Washington has changed in many ways since the Great Society. Johnson enjoyed such large Democratic majorities that even when his party lost 47 House seats in the 1966 midterm elections, Democrats still held 61 more than Republicans. The country faced crises both parties felt compelled to address. And political deal making then was different with pork projects called earmarks that are now banned — seedier, perhaps, but also effective.

Since the Johnson era, the country has grown more skeptical about government. Even Mr. Obama’s biggest legislative project, the health care program, was based on helping uninsured Americans buy coverage in the private market, rather than setting up a government-run system like Medicare. But it still stirred widespread opposition.

And the political parties, both ideologically diverse in the 1960s, have grown more homogeneous.

“The nature of politics has changed,” said Jennifer Palmieri, the White House communications director. “The electorate is more polarized. I think often members of Congress are more concerned with how the voter on the more enthusiastic side of their party is going to react than they would have 50 years ago. That’s a real change.”
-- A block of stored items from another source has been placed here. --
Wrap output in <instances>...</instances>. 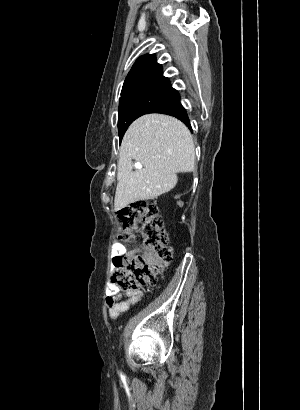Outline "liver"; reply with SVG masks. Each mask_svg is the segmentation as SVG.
<instances>
[{
  "label": "liver",
  "instance_id": "liver-1",
  "mask_svg": "<svg viewBox=\"0 0 300 410\" xmlns=\"http://www.w3.org/2000/svg\"><path fill=\"white\" fill-rule=\"evenodd\" d=\"M132 159L144 168L133 171ZM194 166L193 138L181 121L163 114L138 118L126 131L120 147L115 211L169 192L178 181L177 173L192 172Z\"/></svg>",
  "mask_w": 300,
  "mask_h": 410
}]
</instances>
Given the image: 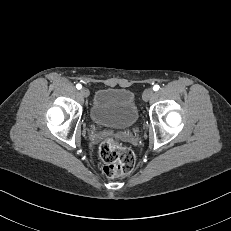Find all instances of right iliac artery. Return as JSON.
<instances>
[{
	"label": "right iliac artery",
	"instance_id": "obj_1",
	"mask_svg": "<svg viewBox=\"0 0 231 231\" xmlns=\"http://www.w3.org/2000/svg\"><path fill=\"white\" fill-rule=\"evenodd\" d=\"M76 88H77V89H81V88H82L81 84H77V85H76Z\"/></svg>",
	"mask_w": 231,
	"mask_h": 231
}]
</instances>
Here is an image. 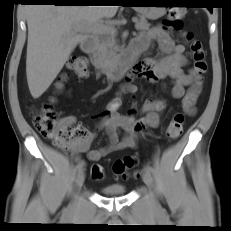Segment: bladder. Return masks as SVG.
<instances>
[{
    "label": "bladder",
    "mask_w": 231,
    "mask_h": 231,
    "mask_svg": "<svg viewBox=\"0 0 231 231\" xmlns=\"http://www.w3.org/2000/svg\"><path fill=\"white\" fill-rule=\"evenodd\" d=\"M126 192L123 185H108L101 188V193L106 196H122Z\"/></svg>",
    "instance_id": "1"
}]
</instances>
Still, few things irritate Mr. Obama and his team more than the comparison to Johnson, which they consider facile and unfair. The notion that Mr. Obama should exert more energy in cajoling, bargaining and even pressuring lawmakers is a common assessment on both sides of the aisle, but it remains unpersuasive in the Oval Office, despite Johnson’s successes.

“When he lost that historic majority, and the glow of that landslide victory faded, he had the same problems with Congress that most presidents at one point or another have,” Mr. Obama told The New Yorker’s David Remnick last year. “I say that not to suggest that I’m a master wheeler-dealer, but rather to suggest that there are some structural institutional realities to our political system that don’t have much to do with schmoozing.”
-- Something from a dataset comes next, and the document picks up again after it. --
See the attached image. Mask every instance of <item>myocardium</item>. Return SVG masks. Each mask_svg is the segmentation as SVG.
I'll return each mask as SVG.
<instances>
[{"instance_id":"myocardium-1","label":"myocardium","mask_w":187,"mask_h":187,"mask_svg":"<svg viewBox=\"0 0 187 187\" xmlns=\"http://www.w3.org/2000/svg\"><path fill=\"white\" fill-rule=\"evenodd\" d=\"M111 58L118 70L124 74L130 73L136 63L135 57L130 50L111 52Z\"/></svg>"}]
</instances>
Not everyone accepts that. Marvin Watson, who was Johnson’s chief of staff, said he made no judgment about Mr. Obama or any other president but rejected the notion that Johnson lost sway over time.

“There’s not much difference,” he said. “They talk about that because they’re trying to find an excuse why it was done at one time and why it’s not been done since.”

Mr. Watson agreed that Johnson had a powerful majority but noted that he made a point of negotiating with Republicans anyway. “We just had a feeling that all positions should be represented,” he said.

Mark K. Updegrove, director of the Lyndon B. Johnson Presidential Library and Museum and the organizer of this week’s conference celebrating the Civil Rights Act, said comparisons were hard to make.

“Washington was fundamentally different when L.B.J. was king of the jungle,” he said. “There are many factors there, but one is that I don’t think lawmakers know each other as well as they did in L.B.J.’s day. One of the ways he was able to get things done is he read the motivations of his colleagues so well. And that was because he knew them so well.”

After Mr. Obama experienced a year of scant legislative progress — he failed to push through even a modest gun control bill in 2013 after the schoolhouse massacre in Newtown, Conn. — the president has turned to a strategy of enacting smaller executive actions and using his bully pulpit to persuade states and companies to pick up the cause of, say, raising the minimum wage. And he still has the power to make major changes unilaterally, as he plans to do through environmental regulations of greenhouse gas emissions.

“He would prefer that Congress pick up this legislation and pass it,” Ms. Palmieri said after Tuesday’s event on pay equity. “It irks him sometimes. But he’s also a pragmatic guy.”

She added: “Washington’s not the end-all, be-all. It’s the United States of America, and he’s the leader of it.”